Minoru warf dem Floh einen vernichtenden Blick zu. „Denkst du die Entscheidung eines Menschen hätte beeinflussen können, ob ich verweile oder nicht, wenn nicht einmal meine Eltern dazu in der Lage gewesen sind, mich Zuhause zu halten? Mach dich doch nicht lächerlich.“ Er knurrte. „Ich hätte ihren Vorschlag ablehnen sollen. Bis hierher hätte ich länger gebraucht, aber dann wäre ich nie in die Lage gekommen, sie verteidigen zu müssen.“
„Du kannst aber nicht mehr ändern, was schon passiert ist. Wärst du ohne sie auf diesen Fuchs getroffen, wäre auch dies sehr wahrscheinlich anders verlaufen. Aber das ist alles reine Spekulation. Sie hätte gehorchen müssen, allein schon um ihrer eigenen Sicherheit Willen und dafür wird auch sie sich rechtfertigen müssen, wohingegen du offensichtlich ungeschoren davonkommst.“
„So, dann nimmt er einen Menschen also ernster als seinesgleichen?“, fragte Minoru scharf. „Woher hat er dieses Menschending überhaupt?“
Myōga schaute ein wenig ungläubig drein und hielt einen Moment inne. Er hatte schon den richtigen Jungen aufgesucht, aber wo um alles in der Welt hatte der auf einmal seine Kommunikationsgrundlagen gefunden? Er fragte tatsächlich nach!
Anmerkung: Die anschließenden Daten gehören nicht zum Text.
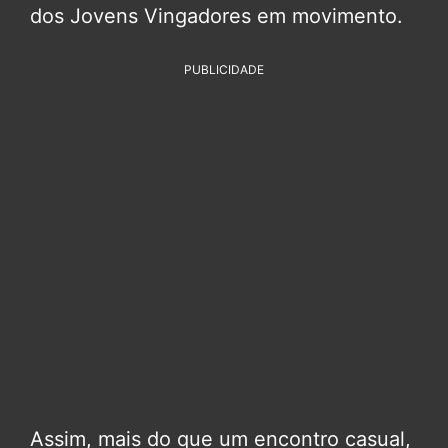
dos Jovens Vingadores em movimento.
PUBLICIDADE
Assim, mais do que um encontro casual,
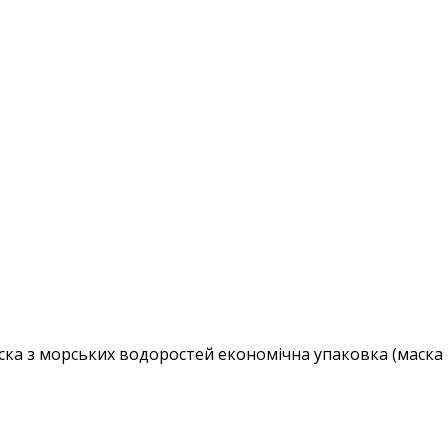
ка з морських водоростей економічна упаковка (маска 1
„Rin begleitet ihn bereits seitdem sie sehr klein war“, antwortete der Alte bereitwillig. „Sie war ein Waisenmädchen, das von den Wölfen – Kōgas Wölfen – getötet wurde, als diese noch marodierend durch die Lande zogen. Sesshōmaru-sama hat sie mit Tenseiga, seinem Schwert, das er einst von seinem Vater ererbt hat, dem Tod entrissen. Seither folgt sie ihm und ist sein Mündel.“
Minoru hatte Mühe, einen irritierten Ausdruck zu unterbinden. Ein Schwert, das die Toten wieder ins Leben rufen konnte machte seinen Besitzer zum wahrscheinlich mächtigsten Mann der Welt. Verlorene Truppen wiederbeleben und seine Reihen erneut aufstocken, niemals den Tod fürchten! War er deswegen so kommentarlos gegangen? Weil er Rin ohnehin hätte retten können und er selbst nie in Gefahr war? Wenn ja, hätte Rin das ruhig einmal während ihres fortwährend sinnlosen Geplappers erwähnen können. Dann hätte er sich die Mühen, sie heil abzuliefern, getrost ersparen können.
„Praktisch“, gab er schließlich zu und ließ von seiner Verwirrung nichts nach außen dringen.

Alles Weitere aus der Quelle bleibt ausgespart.